Adalah mimpi di siang bolong, berharap acara pasar komik bisa menghasilkan bisnis yang baik dan menjadi ajang apresiasi kreator komik lokal, kalau uangnya sudah habis duluan sebelum sampai ke event.
Apabila tidak ada tempat lain seperti di ICE, hal yang bisa dilakukan adalah mengurangi friksi untuk menuju Comifuro. Buatlah shuttle dari tengah kota. Buat yang mau naik KRL, sudah dilayani dengan shuttle bus. Tetapi untuk yang tidak sanggup naik KRL namun punya daya beli sedikit di atas rata-rata, shuttle bus dari tengah kota akan sangat membantu menghemat pengeluaran. Dengan biaya perjalanan misal 40-50 ribu sekali jalan (100 ribu PP), duduk di dalam bus yang nyaman akan sangat membantu mengurangi pengeluaran untuk menginap di hotel. Serahkan hal ini pada swasta atau perusahaan bus, yakinkan bahwa pasarnya besar, dan iklankan dengan masif sehingga banyak orang yang tahu.
Kembali lagi pada Comiket. Selaku acara pasar komik, sesi jualan seharusnya sudah selesai pada pukul 5 sore dan area benar-benar bersih pukul 6 sore. Bahkan Comiket saja sudah tutup jam 16:00 sore (16:30 di hari pertama). Sempat ada suara-suara kritik yang mengatakan harusnya Comifuro sampai malam sekalian. Saya berpikir sebaliknya. Apabila acara jualan selesai sore hari, orang masih punya tenaga untuk pulang ke rumah, masih punya waktu untuk bercengkrama bersama teman-temannya, dan masih bisa beristirahat untuk datang lagi esoknya atau kembali bekerja. Panitia pun bisa cukup beristirahat dan melayani pengunjung dengan baik. Tidak semua pengunjung Comifuro punya privilege untuk bisa cuti di hari Senin. Bagi yang menonton konser, konser bisa open gate lebih awal, serta dimulai tepat waktu pukul 18:00. Selesai konser, masih ada kereta atau bus terakhir untuk balik ke rumah.

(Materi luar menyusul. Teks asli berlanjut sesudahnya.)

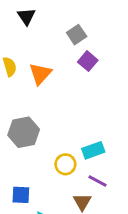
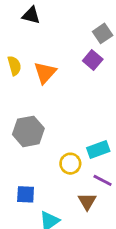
black triangle: (26, 16) -> (31, 15), turned -42
gray square: (77, 35) -> (103, 33), moved

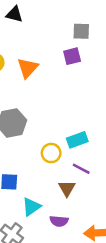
gray square: (103, 33) -> (81, 31), turned 36
purple square: (93, 60) -> (72, 56), turned 36

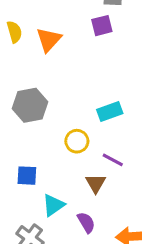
cyan rectangle: (77, 140) -> (110, 111), moved
purple semicircle: (59, 221) -> (86, 222), turned -126

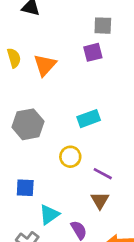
cyan rectangle: (110, 111) -> (89, 119), moved
brown triangle: (96, 183) -> (100, 200), moved

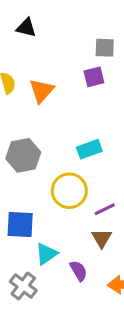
yellow circle: (70, 157) -> (69, 191), size x1.5
purple line: (103, 174) -> (105, 209), turned -54
blue square: (25, 188) -> (20, 225), size x1.4

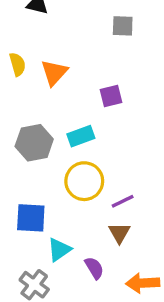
purple square: (94, 77) -> (111, 96), moved
cyan rectangle: (89, 149) -> (81, 136), moved

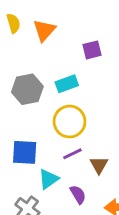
purple line: (123, 201) -> (72, 154), moved

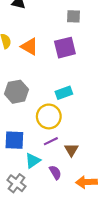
orange triangle: (44, 30) -> (29, 47), turned -42
purple square: (92, 50) -> (65, 48), moved, size x1.5
cyan rectangle: (67, 84) -> (64, 93), moved

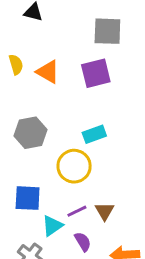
gray square: (74, 16) -> (107, 31), size x1.5
purple line: (51, 141) -> (77, 211), moved

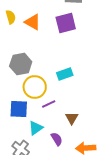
cyan rectangle: (94, 134) -> (65, 74), moved
yellow circle: (74, 166) -> (35, 87), moved
purple line: (77, 211) -> (49, 104), moved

Dengarkan suara pengunjung
Sebenarnya masih cukup banyak PR yang bisa diselesaikan dan jawabannya sudah ada di depan mata. Di media sosial, di Discord, dan dari suara pengunjung yang langsung menyampaikan pendapatnya kepada panitia. Wayfinding yang menurun kualitasnya, masalah sinyal telekomunikasi yang jelek sehingga orang gagal bertransaksi, kurangnya antisipasi saat hujan deras, katalog web yang masih kurang optimal, dsb. Belum lagi cedera reputasi karena ulah pihak ketiga, seperti kasus “jebolnya” situs milik mitra penjualan tiket, yang berdampak pada reputasi acara secara tidak langsung.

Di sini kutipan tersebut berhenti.